Vingt-cinq variétés de raviolis tournent dans le présentoir réfrigéré. Plus les lasagnes, cannellonis… Et même une partie traiteur et épicerie italienne. Et à chaque saison ses spécialités. En hiver, la truffe, le foie gras, le bœuf braisé.

"On travaille aussi avec des professionnels, des restaurateurs… Mais uniquement des établissements sérieux, assume Patricia. Chez nous on fait de la qualité à des prix corrects, c’est un engagement, une humilité qu’on se doit d’avoir envers nos clients.

"Malgré la hausse des matières premières, on reste compétitifs en rognant sur nos marges pour faire plaisir à tout le monde, explique Adrien Seferis. Aujourd’hui, Patricia Msika a délégué la production et la gestion du personnel à son fils Mathieu Carraud, 40 ans.

"La recette et le processus n'ont pas changé. Le plus difficile c'est d'être régulier", explique Adrien. Il faut dire que les "héritiers" de la 3e génération sont tombés dans le pétrin familial très jeunes.

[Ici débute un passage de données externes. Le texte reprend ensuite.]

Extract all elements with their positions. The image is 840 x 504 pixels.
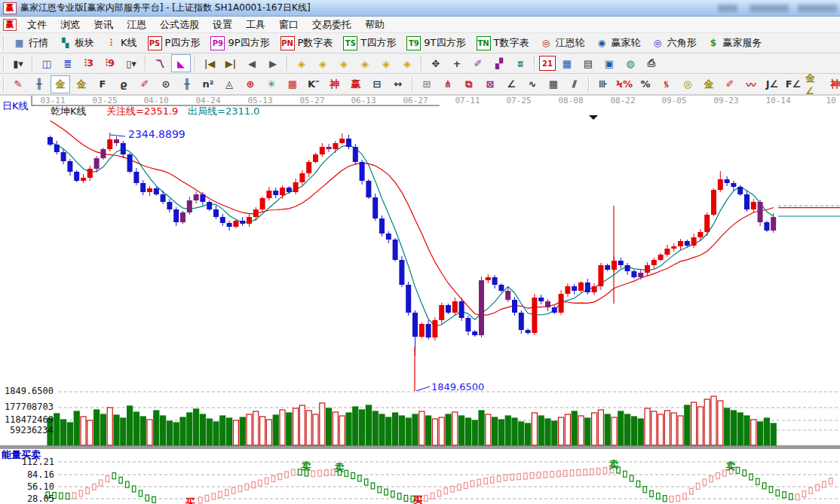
toolbar-button-9p-square[interactable]: P99P四方形: [205, 36, 274, 50]
trend-pattern-icon[interactable]: ◫: [37, 54, 57, 72]
box-square-icon[interactable]: ⊞: [417, 75, 437, 93]
quote-doc-icon[interactable]: ≣: [58, 54, 78, 72]
wave-gold-icon[interactable]: 〰: [741, 75, 761, 93]
toolbar-button-p-number-table[interactable]: PNP数字表: [275, 36, 339, 50]
zigzag-icon[interactable]: ∿: [523, 75, 542, 93]
bars-3-icon[interactable]: ⫶3: [79, 54, 99, 72]
export-print-icon[interactable]: ⎙: [642, 54, 661, 72]
gann-clock-icon[interactable]: ⊙: [156, 75, 176, 93]
menu-app-icon: 赢: [3, 19, 17, 31]
ying-tool-icon[interactable]: 赢: [346, 75, 366, 93]
gold-angle-icon[interactable]: 金∠: [805, 75, 824, 93]
pen-3-icon[interactable]: ✐: [720, 75, 740, 93]
color-volume-chart-icon[interactable]: ◣: [171, 54, 191, 72]
toolbar-button-quotes[interactable]: ▦行情: [8, 36, 54, 50]
spiral-icon[interactable]: ϱ: [114, 75, 133, 93]
draw-pen-icon[interactable]: ✎: [8, 75, 28, 93]
watch-line-value: 关注线=2351.9: [106, 105, 178, 118]
hist-bars-icon[interactable]: ⊪: [593, 75, 613, 93]
toolbar-button-hexagon[interactable]: ◎六角形: [645, 36, 701, 50]
diamond-all-icon[interactable]: ◈: [397, 54, 417, 72]
h-measure-icon[interactable]: ↔: [388, 75, 408, 93]
f-tool-icon[interactable]: F: [93, 75, 112, 93]
pen-2-icon[interactable]: ✐: [135, 75, 155, 93]
nav-first-icon[interactable]: |◀: [200, 54, 219, 72]
menu-item-3[interactable]: 江恩: [120, 18, 153, 32]
toolbar-button-t-square[interactable]: TST四方形: [338, 36, 401, 50]
toolbar-button-winner-wheel[interactable]: ◉赢家轮: [590, 36, 645, 50]
gold-circle-icon[interactable]: ◎: [678, 75, 697, 93]
toolbar-button-p-square[interactable]: PSP四方形: [143, 36, 206, 50]
gann-fan-icon[interactable]: ⋔: [438, 75, 458, 93]
angle-box-icon[interactable]: ⧉: [459, 75, 479, 93]
nav-next-icon[interactable]: ▶: [263, 54, 283, 72]
n-square-icon[interactable]: n²: [198, 75, 218, 93]
gann-block-icon[interactable]: ▞: [489, 54, 509, 72]
shen-tool-icon[interactable]: 神: [325, 75, 345, 93]
gold-box-2-icon[interactable]: 金: [72, 75, 91, 93]
menu-item-7[interactable]: 窗口: [272, 18, 305, 32]
diamond-horizontal-icon[interactable]: ◈: [334, 54, 354, 72]
diamond-right-icon[interactable]: ◈: [313, 54, 333, 72]
toolbar-separator: [3, 35, 5, 50]
parallel-lines-icon[interactable]: ⫽: [565, 75, 584, 93]
shen-angle-icon[interactable]: 神: [826, 75, 840, 93]
purple-pattern-icon[interactable]: 〽: [150, 54, 170, 72]
nav-prev-icon[interactable]: ◀: [242, 54, 262, 72]
app-window: 赢 赢家江恩专业版[赢家内部服务平台] - [上证指数 SH1A0001-167…: [0, 0, 840, 504]
cross-box-icon[interactable]: ⊠: [480, 75, 500, 93]
j-angle-icon[interactable]: J∠: [762, 75, 782, 93]
candle-type-dropdown-icon[interactable]: ▯▾: [121, 54, 141, 72]
gold-box-1-icon[interactable]: 金: [51, 75, 70, 93]
kline-style-dropdown-icon[interactable]: ▮▾: [8, 54, 28, 72]
ruler-123-icon[interactable]: ⊟: [367, 75, 387, 93]
menu-item-2[interactable]: 资讯: [87, 18, 120, 32]
calendar-21-icon[interactable]: 21: [539, 56, 556, 71]
diamond-left-icon[interactable]: ◈: [292, 54, 311, 72]
bars-9-icon[interactable]: ⫶9: [100, 54, 120, 72]
toolbar-button-winner-service[interactable]: $赢家服务: [701, 36, 767, 50]
hand-drag-icon[interactable]: ✥: [426, 54, 446, 72]
save-disk-icon[interactable]: ▣: [599, 54, 619, 72]
tri-flag-icon[interactable]: ◬: [219, 75, 239, 93]
diamond-cross-icon[interactable]: ◈: [355, 54, 375, 72]
time-comb-icon[interactable]: ╫: [29, 75, 49, 93]
toolbar-button-gann-wheel[interactable]: ◎江恩轮: [534, 36, 590, 50]
menu-item-1[interactable]: 浏览: [54, 18, 87, 32]
toolbar-button-9t-square[interactable]: T99T四方形: [401, 36, 471, 50]
diamond-star-icon[interactable]: ◈: [376, 54, 396, 72]
menu-item-8[interactable]: 交易委托: [305, 18, 358, 32]
t-square-icon: TS: [343, 36, 357, 50]
save-web-icon[interactable]: ◍: [621, 54, 640, 72]
target-cross-icon[interactable]: ⊕: [241, 75, 260, 93]
toolbar-button-t-number-table[interactable]: TNT数字表: [471, 36, 535, 50]
grid-target-icon[interactable]: ▦: [283, 75, 302, 93]
percent-icon[interactable]: %: [636, 75, 655, 93]
menu-item-4[interactable]: 公式选股: [153, 18, 206, 32]
menu-item-9[interactable]: 帮助: [358, 18, 391, 32]
notepad-icon[interactable]: ▤: [578, 54, 598, 72]
grid-black-icon[interactable]: ▦: [544, 75, 563, 93]
angle-line-icon[interactable]: ∠: [501, 75, 521, 93]
toolbar-button-sectors[interactable]: ▚板块: [54, 36, 100, 50]
angle-pen-icon[interactable]: ✐: [468, 54, 488, 72]
menu-item-0[interactable]: 文件: [20, 18, 54, 32]
gann-wheel-label: 江恩轮: [555, 36, 584, 50]
menu-item-6[interactable]: 工具: [239, 18, 272, 32]
k-mark-icon[interactable]: K″: [304, 75, 323, 93]
low-price-annotation: 1849.6500: [431, 381, 484, 393]
toolbar-button-kline[interactable]: ⫶K线: [100, 36, 143, 50]
calculator-icon[interactable]: ▦: [557, 54, 577, 72]
volume-axis-label-1: 177708703: [5, 402, 54, 412]
comb-2-icon[interactable]: ╫: [177, 75, 197, 93]
star-rays-icon[interactable]: ✳: [262, 75, 281, 93]
pct-wave-icon[interactable]: Ϟ%: [615, 75, 634, 93]
percent-line-icon[interactable]: ﹪: [657, 75, 676, 93]
f-angle-icon[interactable]: F∠: [783, 75, 803, 93]
gold-line-icon[interactable]: 金: [699, 75, 719, 93]
kline-chart-canvas[interactable]: [0, 95, 840, 504]
nav-last-icon[interactable]: ▶|: [221, 54, 241, 72]
crosshair-icon[interactable]: +: [447, 54, 467, 72]
menu-item-5[interactable]: 设置: [206, 18, 239, 32]
brain-tool-icon[interactable]: ʬ: [510, 54, 530, 72]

Avec dix salariés et près d’un million d’euros de chiffre d’affaires, la petite boutique toulonnaise a tout d’une grande. Pourtant, impossible de pousser les murs. Dans le laboratoire à l’arrière de la boutique, le vieux laminoir italien d’origine fonctionne à plein régime. Mais aujourd’hui, le laboratoire est devenu trop petit.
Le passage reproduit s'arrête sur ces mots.